The Cougars play in Pullman for this first time in nearly a month Saturday against UCLA.

 


YourThoughts

  • Will

    Based solely on reading Leach’s abrasive comments and judgements about the team and specific players, I wonder if they’ve given up on him? There doesn’t appear to be much positive reinforcement, just put downs and verbal slams. Public wrath goes only so far.

    • http://www.facebook.com/profile.php?id=1599001255 Adam Lewis

      Leach did take the blame for not getting WSU “ready to play” during the postgame presser.

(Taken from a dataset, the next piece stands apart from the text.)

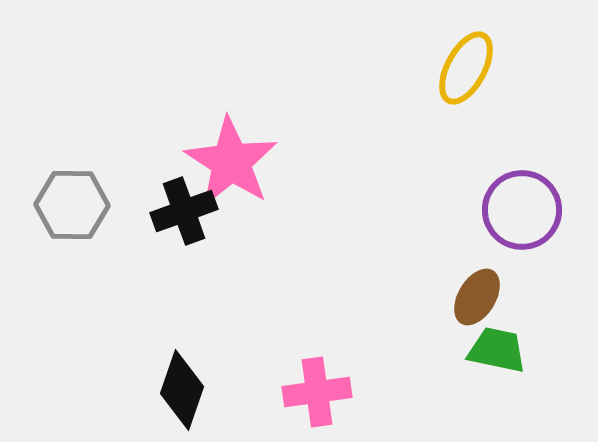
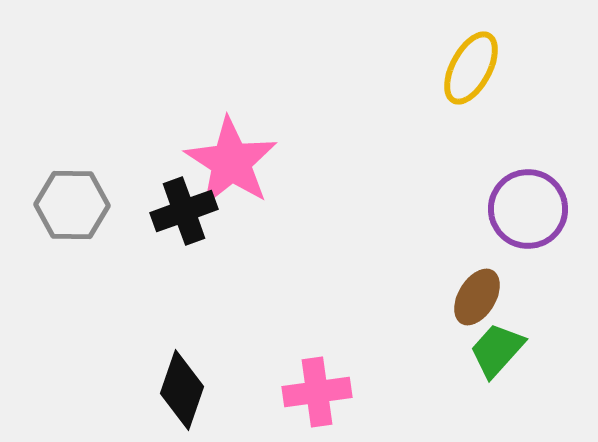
yellow ellipse: moved 5 px right
purple circle: moved 6 px right, 1 px up
green trapezoid: rotated 60 degrees counterclockwise
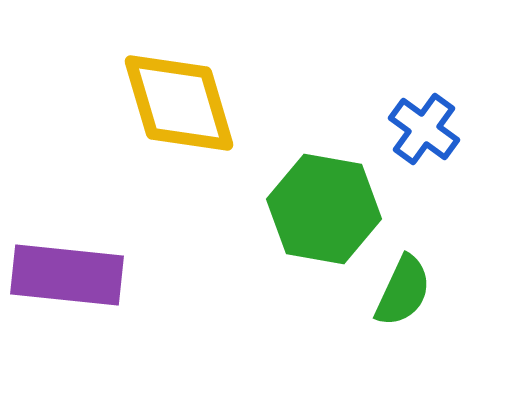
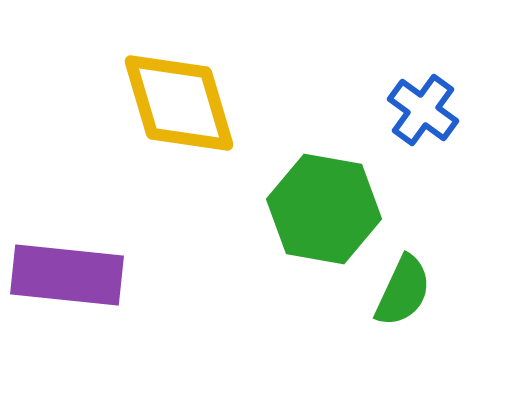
blue cross: moved 1 px left, 19 px up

That being said, I’d be lying to you if I told you sects of this team haven’t quit.

    • RadioGuy

      Bill Moos had to know what he was getting when he brought in Mike Leach. This is a coach who never had a losing season at Texas Tech while regularly appearing in bowl games, and it was well-known that he brings a certain degree of expectations to his job.

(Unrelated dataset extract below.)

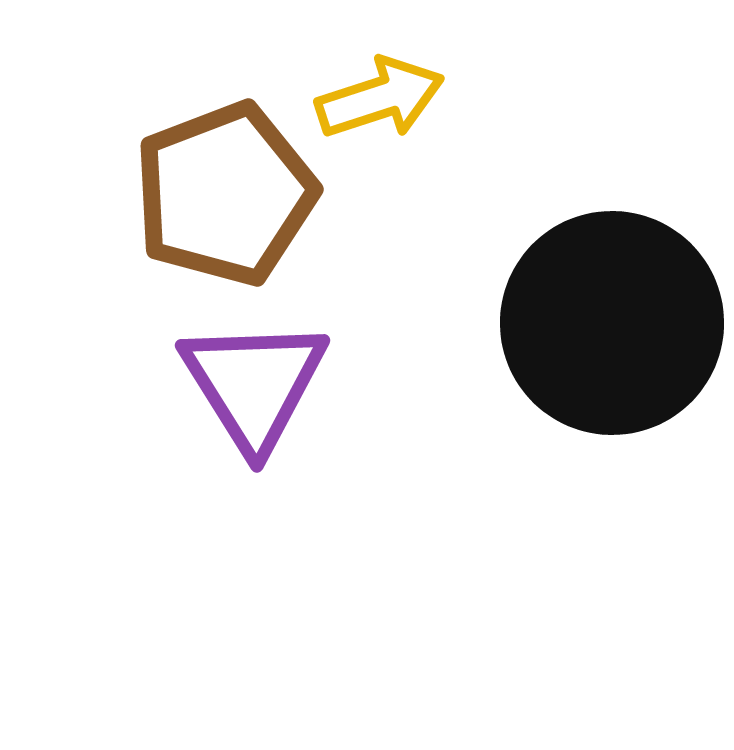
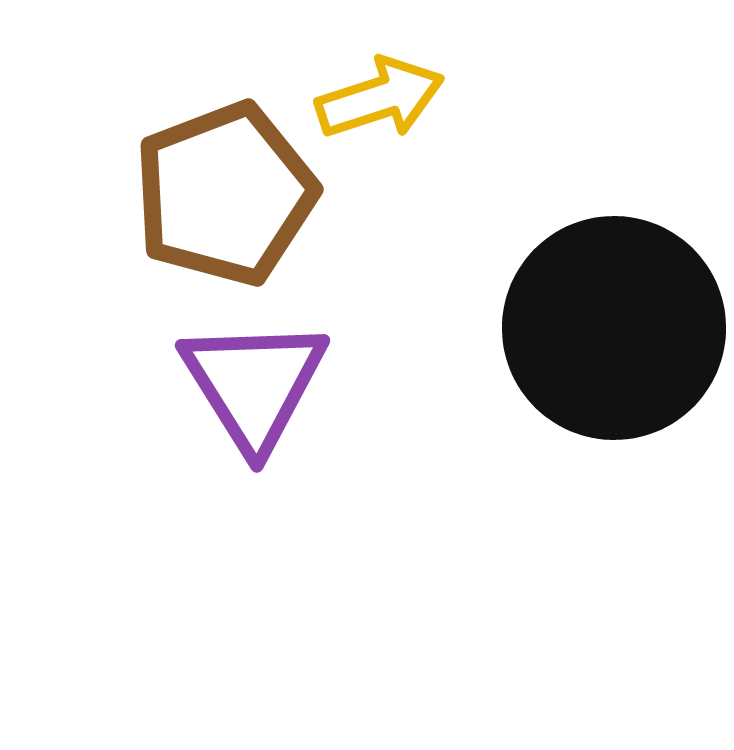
black circle: moved 2 px right, 5 px down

      Wazzu football has otherwise historically accepted mediocrity along with a “glad to still be in the Pac 12″ attitude (I love the Cougs, but I’m also a realist). Leach will NOT accept mediocrity and he surely won’t put up with it. This season has been all about separating the players from the pretenders. I still have hope that Leach will eventually turn things around in Pullman, but only a fool would’ve thought he could do it in his first season.

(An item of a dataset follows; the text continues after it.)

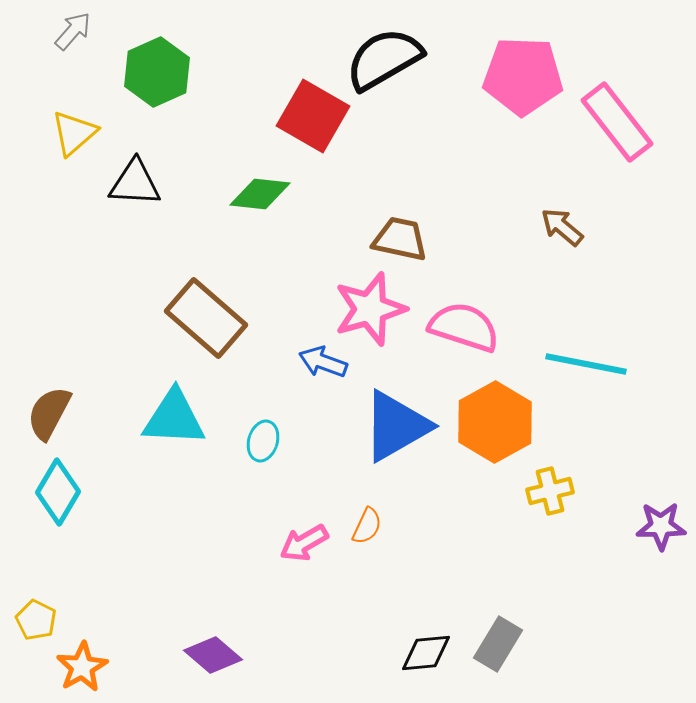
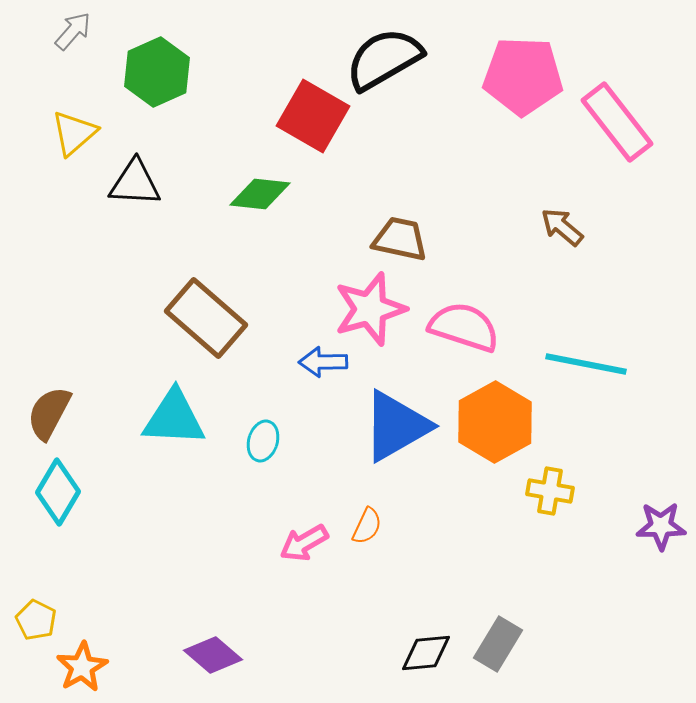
blue arrow: rotated 21 degrees counterclockwise
yellow cross: rotated 24 degrees clockwise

      For what it’s worth, Bill Snyder has gone 168-83-1 with 13 bowl appearances over 21 years at Kansas State (another historically underachieving program), but was only 1-10 his first year with the Wildcats…and if there’s a tougher place to recruit players to than Pullman, it may be Manhattan, Kansas.

      • Tian Biao

        But Leach didn’t have great success at Texas Tech. I looked at his team records over his ten years there, and the trend was this: schedule and beat three weak patsy teams, then eke out a mediocre Big 12 record by beating some average teams and mostly losing to ranked teams, and then taking a so-so team to a mid-level bowl. Though I suppose to Cougar fans, that sort of track record would probably qualify as raging success.

      • Will

        I dunno, do I want to follow a team coached by John Wooden or Bobby Knight? One inspires and the other intimidates. Easy choice.

  • Michael Kaiser

    The Cougars better not pull a Red Sox, and get rid of their coach (manager Valentine in Boston) because the spoiled, clearly inept players throw a hissy fit because they don’t like being pushed and called out for what they are–borderline worthless, either as of late or, with regard to the Cougars, and really the Huskies as well, but we are talking about the Cougars, for quite a long time. Total change in culture needed in Pullman, and Leach is one of the few types of individuals that has the composition to possibly pull that off.

    • http://www.facebook.com/profile.php?id=1599001255 Adam Lewis

      Good point. I think it’s also important to remember that 80 percent of these guys– all of whom Paul Wulff recruited– wouldn’t start at a TON of schools.